Stored data entries

★ ★ ★

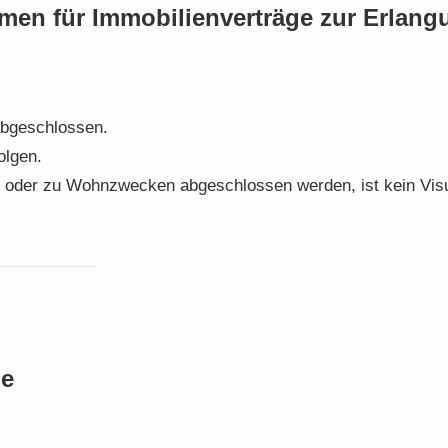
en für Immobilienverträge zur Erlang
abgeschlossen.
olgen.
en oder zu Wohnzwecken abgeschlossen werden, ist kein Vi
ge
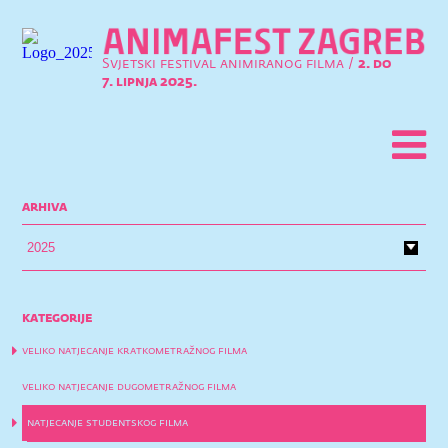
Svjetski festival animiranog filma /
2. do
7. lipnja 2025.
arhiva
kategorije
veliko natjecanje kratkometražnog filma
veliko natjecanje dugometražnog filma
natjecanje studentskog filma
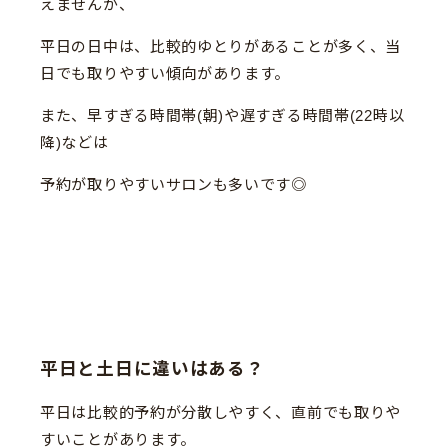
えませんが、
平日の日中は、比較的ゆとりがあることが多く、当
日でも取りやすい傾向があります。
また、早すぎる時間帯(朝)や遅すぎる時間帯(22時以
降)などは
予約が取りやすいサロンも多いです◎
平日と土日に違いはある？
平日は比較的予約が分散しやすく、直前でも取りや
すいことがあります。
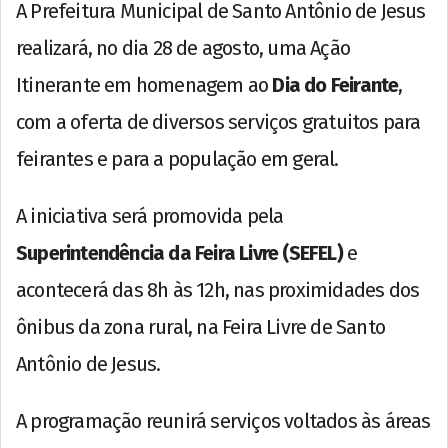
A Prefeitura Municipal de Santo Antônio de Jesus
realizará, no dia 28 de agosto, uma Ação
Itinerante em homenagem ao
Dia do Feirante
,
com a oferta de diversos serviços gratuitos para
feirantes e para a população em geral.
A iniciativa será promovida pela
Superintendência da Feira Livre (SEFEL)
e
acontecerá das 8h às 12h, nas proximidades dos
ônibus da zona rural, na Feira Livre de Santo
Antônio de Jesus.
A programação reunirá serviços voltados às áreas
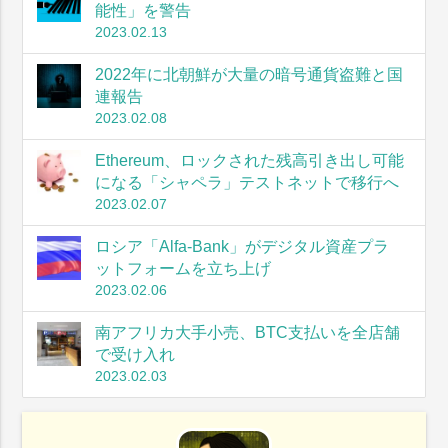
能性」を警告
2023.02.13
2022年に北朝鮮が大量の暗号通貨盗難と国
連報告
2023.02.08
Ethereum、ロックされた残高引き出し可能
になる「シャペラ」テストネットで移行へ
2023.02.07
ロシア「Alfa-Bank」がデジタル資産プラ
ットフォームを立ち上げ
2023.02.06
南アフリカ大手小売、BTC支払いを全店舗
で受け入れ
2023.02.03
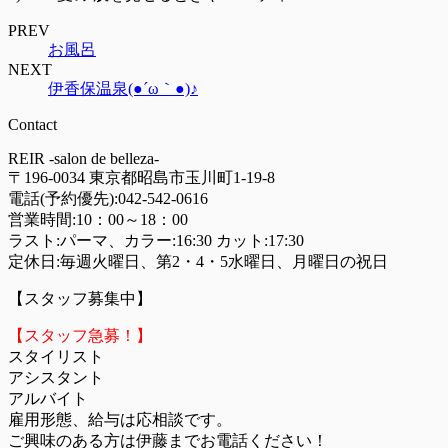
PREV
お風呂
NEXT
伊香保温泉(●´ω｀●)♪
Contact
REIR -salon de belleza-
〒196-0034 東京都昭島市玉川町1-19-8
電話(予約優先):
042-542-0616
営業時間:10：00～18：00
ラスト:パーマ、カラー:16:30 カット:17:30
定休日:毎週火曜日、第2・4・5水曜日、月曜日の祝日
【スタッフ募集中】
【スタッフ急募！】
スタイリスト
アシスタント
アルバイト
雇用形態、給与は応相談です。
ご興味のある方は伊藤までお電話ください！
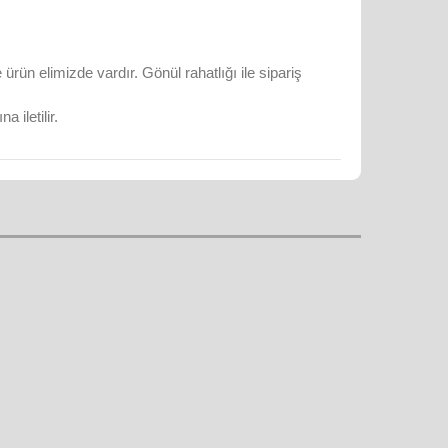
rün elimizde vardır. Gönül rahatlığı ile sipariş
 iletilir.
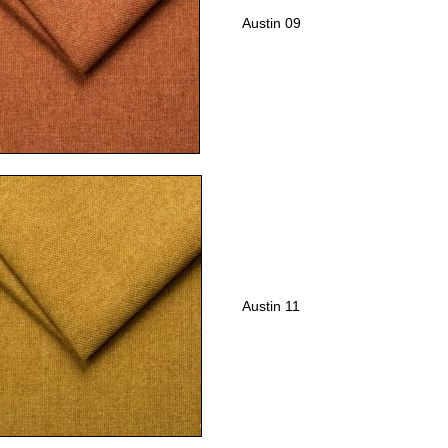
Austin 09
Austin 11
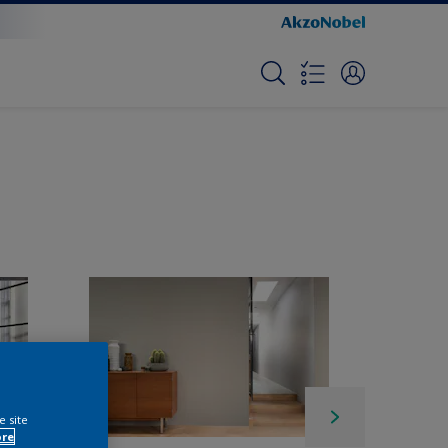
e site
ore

★ ★ ★

• **PROBLEM REQUIREMENTS**
Print the data once more without any change, skipping each picture.

• **YOUR SOLUTION**
en für Immobilienverträge zur Erlang
abgeschlossen.
olgen.
en oder zu Wohnzwecken abgeschlossen werden, ist kein Vi
ge
Svjetski festival animiranog filma /
2. do
7. lipnja 2025.
arhiva
kategorije
veliko natjecanje kratkometražnog filma
veliko natjecanje dugometražnog filma
natjecanje studentskog filma
えませんが、
平日の日中は、比較的ゆとりがあることが多く、当
日でも取りやすい傾向があります。
また、早すぎる時間帯(朝)や遅すぎる時間帯(22時以
降)などは
予約が取りやすいサロンも多いです◎
平日と土日に違いはある？
平日は比較的予約が分散しやすく、直前でも取りや
すいことがあります。
A Prefeitura Municipal de Santo Antônio de Jesus
realizará, no dia 28 de agosto, uma Ação
Itinerante em homenagem ao
Dia do Feirante
,
com a oferta de diversos serviços gratuitos para
feirantes e para a população em geral.
A iniciativa será promovida pela
Superintendência da Feira Livre (SEFEL)
e
acontecerá das 8h às 12h, nas proximidades dos
ônibus da zona rural, na Feira Livre de Santo
Antônio de Jesus.
A programação reunirá serviços voltados às áreas
能性」を警告
2023.02.13
2022年に北朝鮮が大量の暗号通貨盗難と国
連報告
2023.02.08
Ethereum、ロックされた残高引き出し可能
になる「シャペラ」テストネットで移行へ
2023.02.07
ロシア「Alfa-Bank」がデジタル資産プラ
ットフォームを立ち上げ
2023.02.06
南アフリカ大手小売、BTC支払いを全店舗
で受け入れ
2023.02.03
PREV
お風呂
NEXT
伊香保温泉(●´ω｀●)♪
Contact
REIR -salon de belleza-
〒196-0034 東京都昭島市玉川町1-19-8
電話(予約優先):
042-542-0616
営業時間:10：00～18：00
ラスト:パーマ、カラー:16:30 カット:17:30
定休日:毎週火曜日、第2・4・5水曜日、月曜日の祝日
【スタッフ募集中】
【スタッフ急募！】
スタイリスト
アシスタント
アルバイト
雇用形態、給与は応相談です。
ご興味のある方は伊藤までお電話ください！
rün elimizde vardır. Gönül rahatlığı ile sipariş
 iletilir.
Austin 09
Austin 11
e site
ore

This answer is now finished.